=== Section Start ===
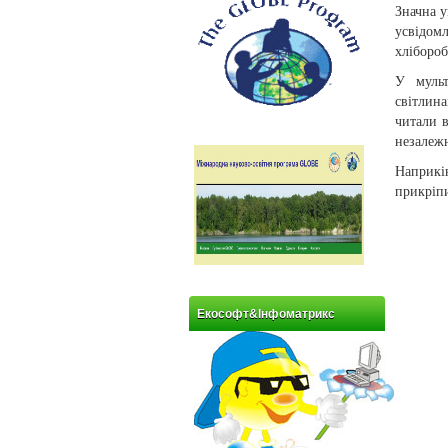
Значна у
усвідом
хлібороб
У мульт
світлин
читали 
незалежн
Наприкі
прикріпи
Екософт&Інфоматрикс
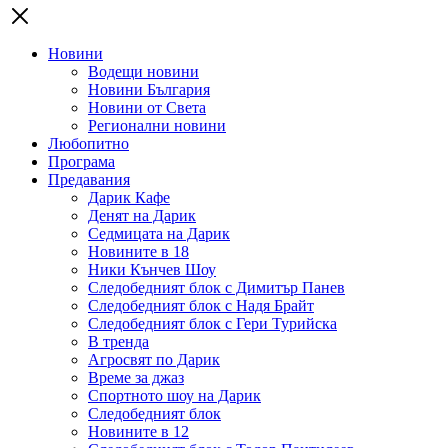
Новини
Водещи новини
Новини България
Новини от Света
Регионални новини
Любопитно
Програма
Предавания
Дарик Кафе
Денят на Дарик
Седмицата на Дарик
Новините в 18
Ники Кънчев Шоу
Следобедният блок с Димитър Панев
Следобедният блок с Надя Брайт
Следобедният блок с Гери Турийска
В тренда
Агросвят по Дарик
Време за джаз
Спортното шоу на Дарик
Следобедният блок
Новините в 12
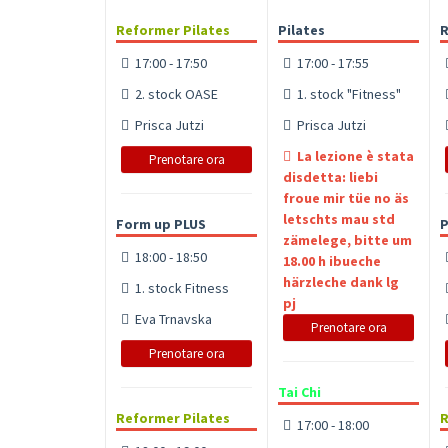
Reformer Pilates
Pilates
R
17:00 - 17:50
17:00 - 17:55
2. stock OASE
1. stock "Fitness"
Prisca Jutzi
Prisca Jutzi
La lezione è stata
Prenotare ora
disdetta: liebi
froue mir tüe no äs
letschts mau std
Form up PLUS
P
zämelege, bitte um
18:00 - 18:50
18.00 h ibueche
härzleche dank lg
1. stock Fitness
pj
Eva Trnavska
Prenotare ora
Prenotare ora
Tai Chi
Reformer Pilates
R
17:00 - 18:00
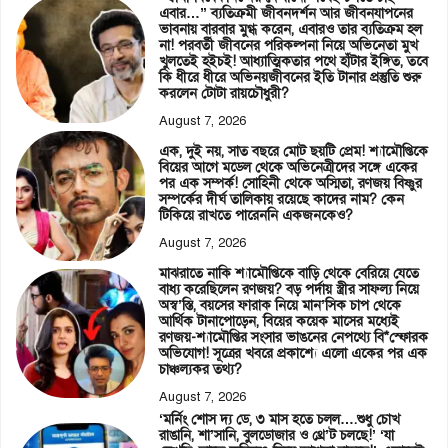
এবার…” ব্যতিক্রমী জীবনদর্শন আর জীবনযাপনের
ভাবনায় বারবার মুগ্ধ করেন, এবারও তার ব্যতিক্রম হল
না! পরবর্তী জীবনের পরিকল্পনা নিয়ে অভিনেতা মুখ
খুলতেই হইচই! আধ্যাত্মিকতার পথে হাঁটার ইঙ্গিত, তবে
কি ধীরে ধীরে অভিনয়জীবনের ইতি টানার প্রস্তুতি শুরু
করলেন টোটা রায়চৌধুরী?
August 7, 2026
এক, দুই নয়, সাত বছরে মোট ছয়টি প্রেম! শ্যামৌপ্তিকে
বিয়ের আগে মডেল থেকে অভিনেত্রীদের সঙ্গে একের
পর এক সম্পর্ক! সোহিনী থেকে অস্মিতা, রণজয় বিষ্ণুর
সম্পর্কের দীর্ঘ তালিকায় রয়েছে কাদের নাম? কেন
টিকিয়ে রাখতে পারেননি একজনকেও?
August 7, 2026
মাঝরাতে নাকি শ্যামৌপ্তিকে বাড়ি থেকে বেরিয়ে যেতে
বাধ্য করেছিলেন রণজয়? বড় পর্দায় স্ত্রীর সাফল্য নিয়ে
অস্ব’স্তি, বয়সের ফারাক নিয়ে মান’সিক চাপ থেকে
আর্থিক টানাপোড়েন, বিয়ের কয়েক মাসের মধ্যেই
রণজয়-শ্যামৌপ্তির সংসার ভাঙনের নেপথ্যে বি*স্ফোরক
অভিযোগ! সূত্রের খবরে প্রকাশ্যে এলো একের পর এক
চাঞ্চল্যকর তথ্য?
August 7, 2026
‘মর্নিং শোস দ্য ডে, ৩ মাস হতে চলল….শুধু চোখ
রাঙানি, শা’সানি, বুলডোজার ও থ্রে’ট চলছে!’ ‘যা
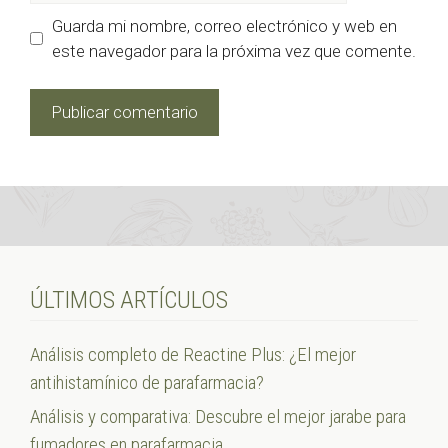
Guarda mi nombre, correo electrónico y web en
este navegador para la próxima vez que comente.
ÚLTIMOS ARTÍCULOS
Análisis completo de Reactine Plus: ¿El mejor
antihistamínico de parafarmacia?
Análisis y comparativa: Descubre el mejor jarabe para
fumadores en parafarmacia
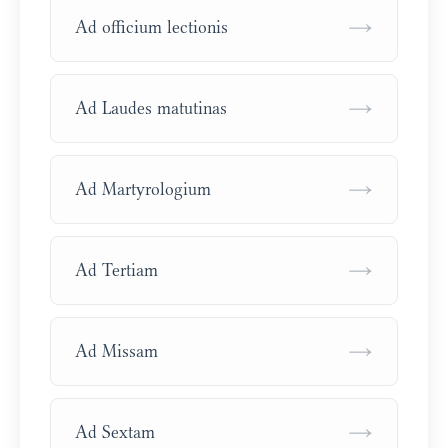
→
Ad officium lectionis
→
Ad Laudes matutinas
→
Ad Martyrologium
→
Ad Tertiam
→
Ad Missam
→
Ad Sextam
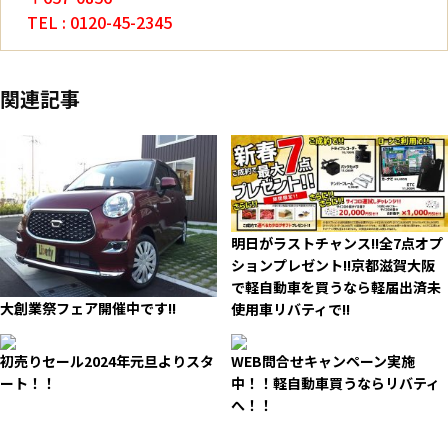
TEL : 0120-45-2345
関連記事
明日がラストチャンス!!全7点オプ
ションプレゼント!!京都滋賀大阪
で軽自動車を買うなら軽届出済未
大創業祭フェア開催中です!!
使用車リバティで!!
初売りセール2024年元旦よりスタ
WEB問合せキャンペーン実施
ート！！
中！！軽自動車買うならリバティ
へ！！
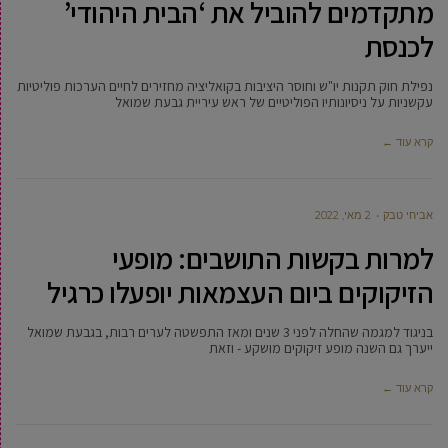
מתקדמים להוביל את ‘הבית היהודי’
לכנסת
נפילת חוק תקנות יו"ש וחוסר היציבות בקואליציה מחזירים לחיים הערכות פוליטיות
עקשניות על ניסיונותיו הפוליטיים של ראש עיריית גבעת שמואל
קרא עוד ←
אביחי טבק
2 מאי, 2022
למרות בקשות התושבים: מופעי
הזיקוקים ביום העצמאות יופעלו כרגיל
בניגוד למגמה שהחלה לפני 3 שנים ומאז התפשטה לערים רבות, בגבעת שמואל
ייערך גם השנה מופע זיקוקים מושקע - וזאת
קרא עוד ←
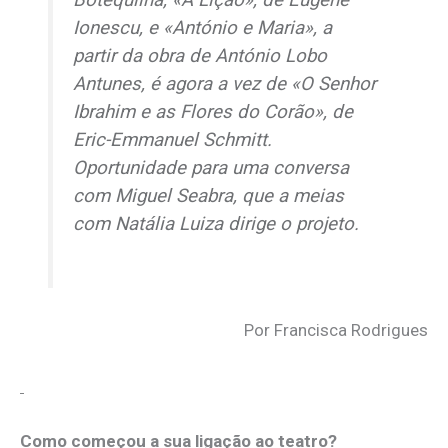
Botequilha, «A Lição», de Eugène
Ionescu, e «António e Maria», a
partir da obra de António Lobo
Antunes, é agora a vez de «O Senhor
Ibrahim e as Flores do Corão», de
Eric-Emmanuel Schmitt.
Oportunidade para uma conversa
com Miguel Seabra, que a meias
com Natália Luiza dirige o projeto.
Por Francisca Rodrigues
Como começou a sua ligação ao teatro?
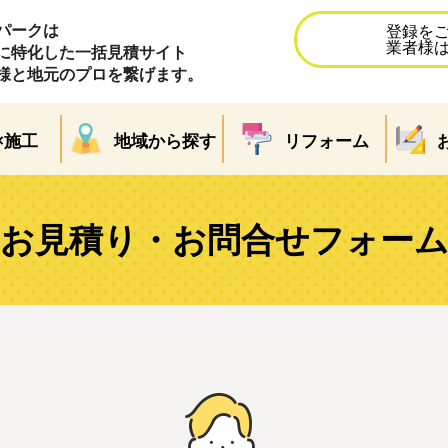
パークは
登録を
業者様
に特化した一括見積サイト
様と地元のプロを繋げます。
×施工
地域から探す
リフォーム
お見積り・お問合せフォー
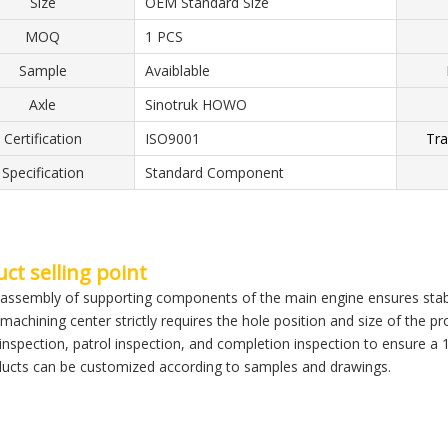
Size
OEM Standard Size
MOQ
1 PCS
Sample
Avaiblable
Axle
Sinotruk HOWO
Certification
ISO9001
Tra
Specification
Standard Component
ct selling point
 assembly of supporting components of the main engine ensures stable
 machining center strictly requires the hole position and size of the pr
f inspection, patrol inspection, and completion inspection to ensure a
ducts can be customized according to samples and drawings.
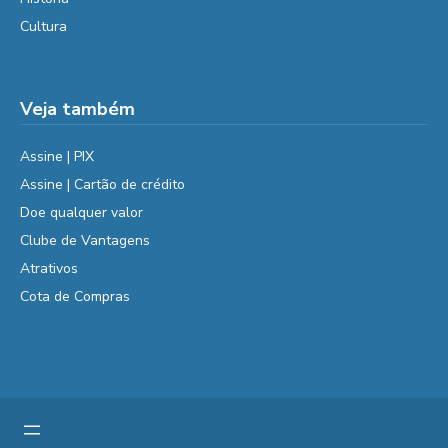
Cultura
Veja também
Assine | PIX
Assine | Cartão de crédito
Doe qualquer valor
Clube de Vantagens
Atrativos
Cota de Compras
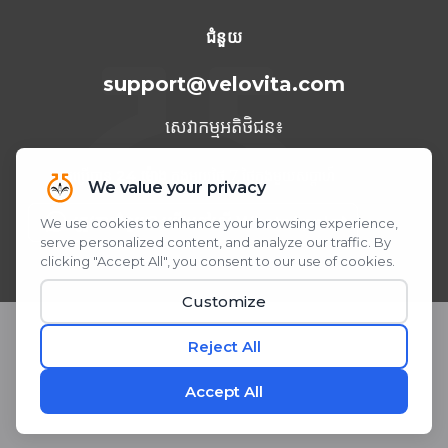
ទីក្រុង Cancun ឆ្នាំ 2023
ជំនួយ
support@velovita.com
សេវាកម្មអតិថិជន៖
អាចប្រើបាន
24 ម៉ោង
ក្នុងមួយថ្ងៃ 7 ថ្ងៃក្នុងមួយសប្តាហ៍
ត្រូវការជំនួយ? យើងនៅលើ WhatsApp!
ស្កេន ឬចុច QR Code
© 2026 Velovita® Inc. រក្សាសិទ្ធិគ្រប់យ៉ាង។
* សេចក្តីថ្លែងការណ៍ទាំងនេះមិនទាន់ត្រូវបានវាយតម្លៃដោយរដ្ឋបាលចំណីអាហារ និងឱសថ
នៅឡើយទេ។ ផលិតផលនេះមិនមានបំណងធ្វើរោគវិនិច្ឆ័យ ព្យាបាល ឬការពារជំងឺណាមួយ
ឡើយ។
តែងតែពិនិត្យជាមួយគ្រូពេទ្យរបស់អ្នកមុនពេលចាប់ផ្តើមកម្មវិធីអាហារបំប៉នថ្មី។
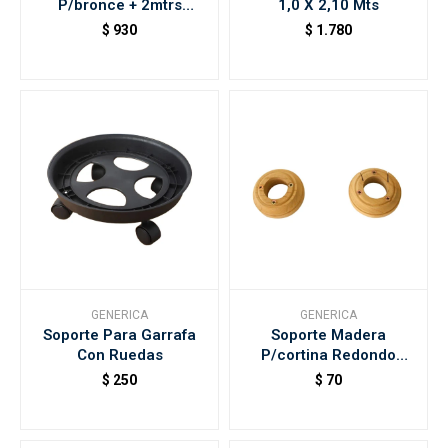
P/bronce + 2mtrs
1,0 X 2,10 Mts
Manguera + 2
$
930
$
1.780
Abrazaderas
GENERICA
GENERICA
Soporte Para Garrafa
Soporte Madera
Con Ruedas
P/cortina Redondo
32mm
$
250
$
70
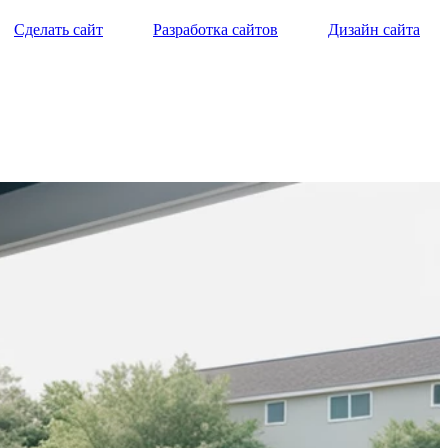
Сделать сайт
Разработка сайтов
Дизайн сайта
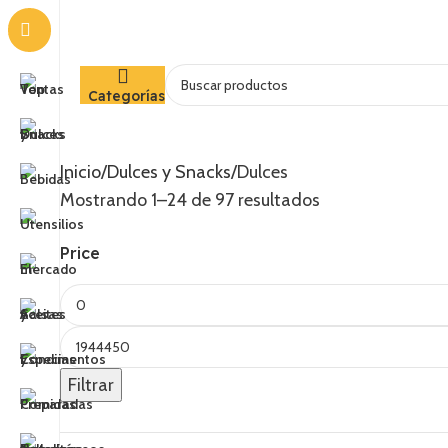
Categorías
Inicio
Dulces y Snacks
Dulces
Mostrando 1–24 de 97 resultados
Price
Filtrar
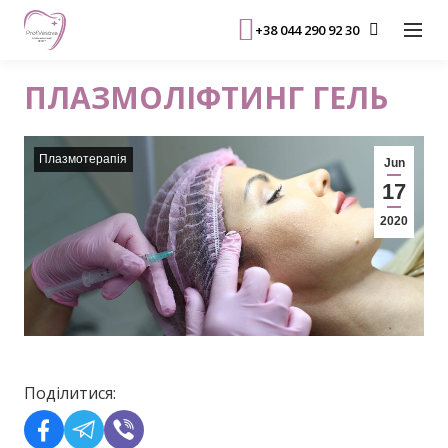
+38 044 290 92 30
ПЛАЗМОЛІФТИНГ ГЕЛЬ
Плазмотерапія
Jun
17
2020
Поділитися:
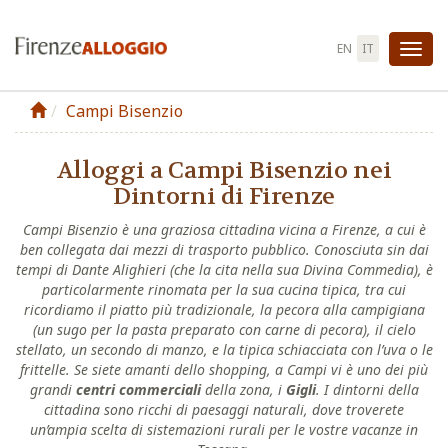
EN
IT
Att
la
Campi Bisenzio
nav
Alloggi a Campi Bisenzio nei
Dintorni di Firenze
Campi Bisenzio è una graziosa cittadina vicina a Firenze, a cui è
ben collegata dai mezzi di trasporto pubblico. Conosciuta sin dai
tempi di Dante Alighieri (che la cita nella sua
Divina Commedia
), è
particolarmente rinomata per la sua cucina tipica, tra cui
ricordiamo il piatto più tradizionale, la
pecora alla campigiana
(un sugo per la pasta preparato con carne di pecora), il
cielo
stellato
, un secondo di manzo, e la tipica
schiacciata con l’uva
o le
frittelle
. Se siete amanti dello shopping, a Campi vi è uno dei più
grandi
centri commerciali
della zona, i
Gigli
. I dintorni della
cittadina sono ricchi di paesaggi naturali, dove troverete
un’ampia scelta di sistemazioni rurali per le vostre vacanze in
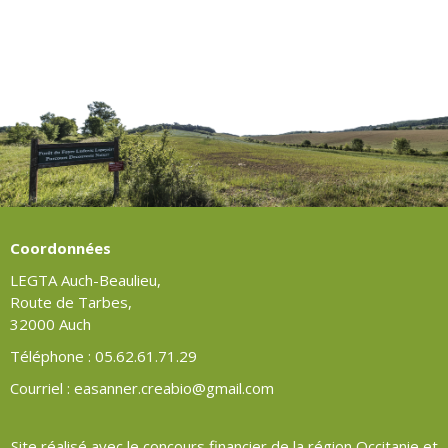
Coordonnées
LEGTA Auch-Beaulieu,
Route de Tarbes,
32000 Auch
Téléphone : 05.62.61.71.29
Courriel : easanner.creabio@gmail.com
Site réalisé avec le concours financier de la région Occitanie et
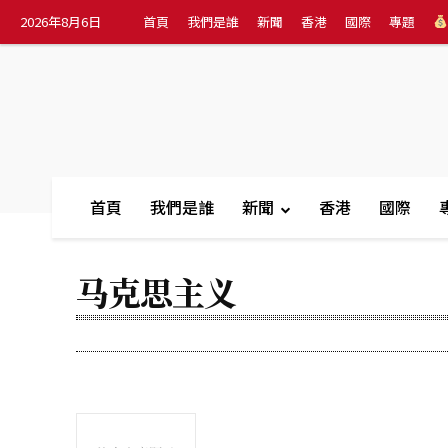
2026年8月6日
首頁
我們是誰
新聞
香港
國際
專題
首頁
我們是誰
新聞
香港
國際
马克思主义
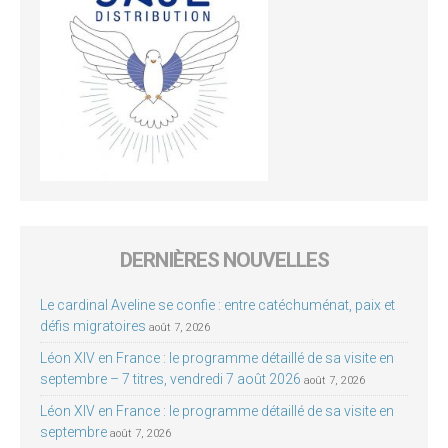
DERNIÈRES NOUVELLES
Le cardinal Aveline se confie : entre catéchuménat, paix et
défis migratoires
août 7, 2026
Léon XIV en France : le programme détaillé de sa visite en
septembre – 7 titres, vendredi 7 août 2026
août 7, 2026
Léon XIV en France : le programme détaillé de sa visite en
septembre
août 7, 2026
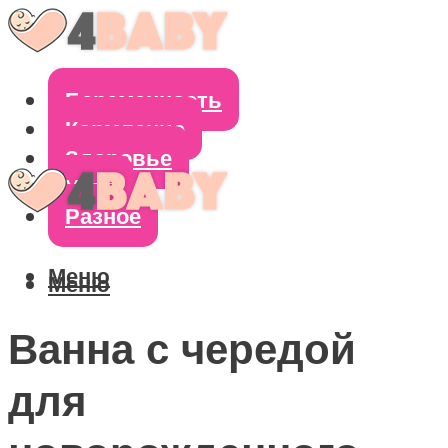
Беременность
Кормление
Здоровье
Уход
Разное
Меню
Меню
Ванна с чередой
для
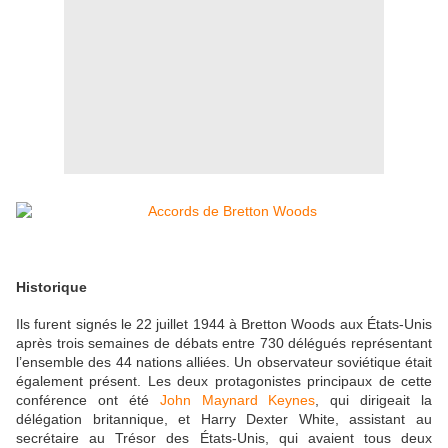
Historique
Ils furent signés le 22 juillet 1944 à Bretton Woods aux États-Unis
après trois semaines de débats entre 730 délégués représentant
l’ensemble des 44 nations alliées. Un observateur soviétique était
également présent. Les deux protagonistes principaux de cette
conférence ont été
John Maynard Keynes
, qui dirigeait la
délégation britannique, et Harry Dexter White, assistant au
secrétaire au Trésor des États-Unis, qui avaient tous deux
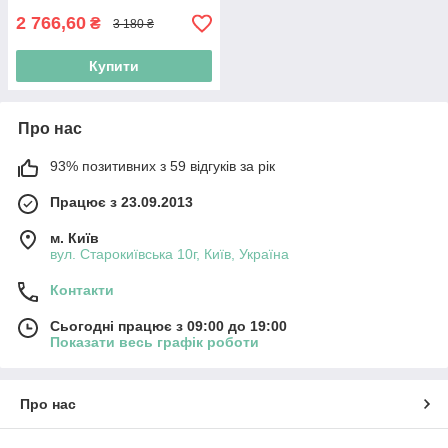
2 766,60
₴
3 180 ₴
Купити
Про нас
93% позитивних з 59 відгуків за рік
Працює з 23.09.2013
м. Київ
вул. Старокиївська 10г, Київ, Україна
Контакти
Сьогодні працює з 09:00 до 19:00
Показати весь графік роботи
Про нас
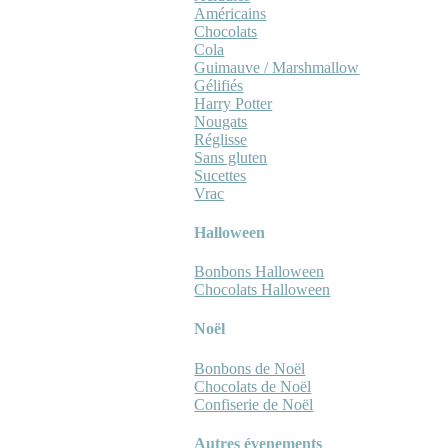
Américains
Chocolats
Cola
Guimauve / Marshmallow
Gélifiés
Harry Potter
Nougats
Réglisse
Sans gluten
Sucettes
Vrac
Halloween
Bonbons Halloween
Chocolats Halloween
Noël
Bonbons de Noël
Chocolats de Noël
Confiserie de Noël
Autres évenements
=== Section End ===
### [Brief]
Write out exactly the lines from the line that contains "délégation britannique, et" to the last line of the material above, both included; pictures do not belong in the copy.

### [Solution to this problem]
délégation britannique, et Harry Dexter White, assistant au
secrétaire au Trésor des États-Unis, qui avaient tous deux
2 766,60
₴
3 180 ₴
Купити
Про нас
93% позитивних з 59 відгуків за рік
Працює з 23.09.2013
м. Київ
вул. Старокиївська 10г, Київ, Україна
Контакти
Сьогодні працює з 09:00 до 19:00
Показати весь графік роботи
Про нас
Américains
Chocolats
Cola
Guimauve / Marshmallow
Gélifiés
Harry Potter
Nougats
Réglisse
Sans gluten
Sucettes
Vrac
Halloween
Bonbons Halloween
Chocolats Halloween
Noël
Bonbons de Noël
Chocolats de Noël
Confiserie de Noël
Autres évenements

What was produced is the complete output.